INSTRUCTIONS FOR THE TASK: Down to the final line, print the records below exactly and without pictures.

======== MATERIAL TO PROCESS ========

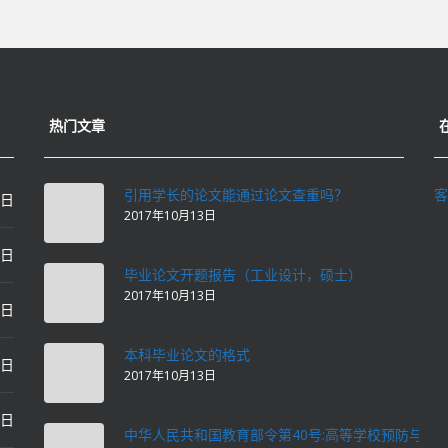
热门文章
引用学长的论文能通过论文查重吗？
客
0日
2017年10月13日
0日
毕业论文开题报告（工业设计，硕士）
2017年10月13日
0日
本科毕业论文的格式
2日
2017年10月13日
2日
中华人民共和国教育部令第40号:高等学校预防与处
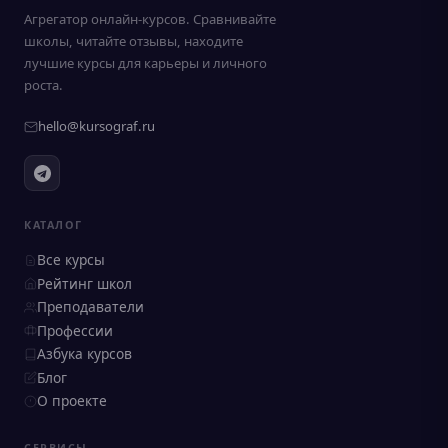
Агрегатор онлайн-курсов. Сравнивайте
школы, читайте отзывы, находите
лучшие курсы для карьеры и личного
роста.
hello@kursograf.ru
КАТАЛОГ
Все курсы
Рейтинг школ
Преподаватели
Профессии
Азбука курсов
Блог
О проекте
СЕРВИСЫ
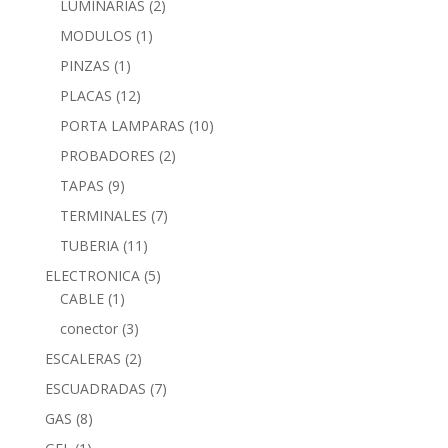
LUMINARIAS
(2)
MODULOS
(1)
PINZAS
(1)
PLACAS
(12)
PORTA LAMPARAS
(10)
PROBADORES
(2)
TAPAS
(9)
TERMINALES
(7)
TUBERIA
(11)
ELECTRONICA
(5)
CABLE
(1)
conector
(3)
ESCALERAS
(2)
ESCUADRADAS
(7)
GAS
(8)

========

REPLY:
热门文章
引用学长的论文能通过论文查重吗？
客
0日
2017年10月13日
0日
毕业论文开题报告（工业设计，硕士）
2017年10月13日
0日
本科毕业论文的格式
2日
2017年10月13日
2日
中华人民共和国教育部令第40号:高等学校预防与处
Агрегатор онлайн-курсов. Сравнивайте
школы, читайте отзывы, находите
лучшие курсы для карьеры и личного
роста.
hello@kursograf.ru
КАТАЛОГ
Все курсы
Рейтинг школ
Преподаватели
Профессии
Азбука курсов
Блог
О проекте
СЕРВИСЫ
LUMINARIAS
(2)
MODULOS
(1)
PINZAS
(1)
PLACAS
(12)
PORTA LAMPARAS
(10)
PROBADORES
(2)
TAPAS
(9)
TERMINALES
(7)
TUBERIA
(11)
ELECTRONICA
(5)
CABLE
(1)
conector
(3)
ESCALERAS
(2)
ESCUADRADAS
(7)
GAS
(8)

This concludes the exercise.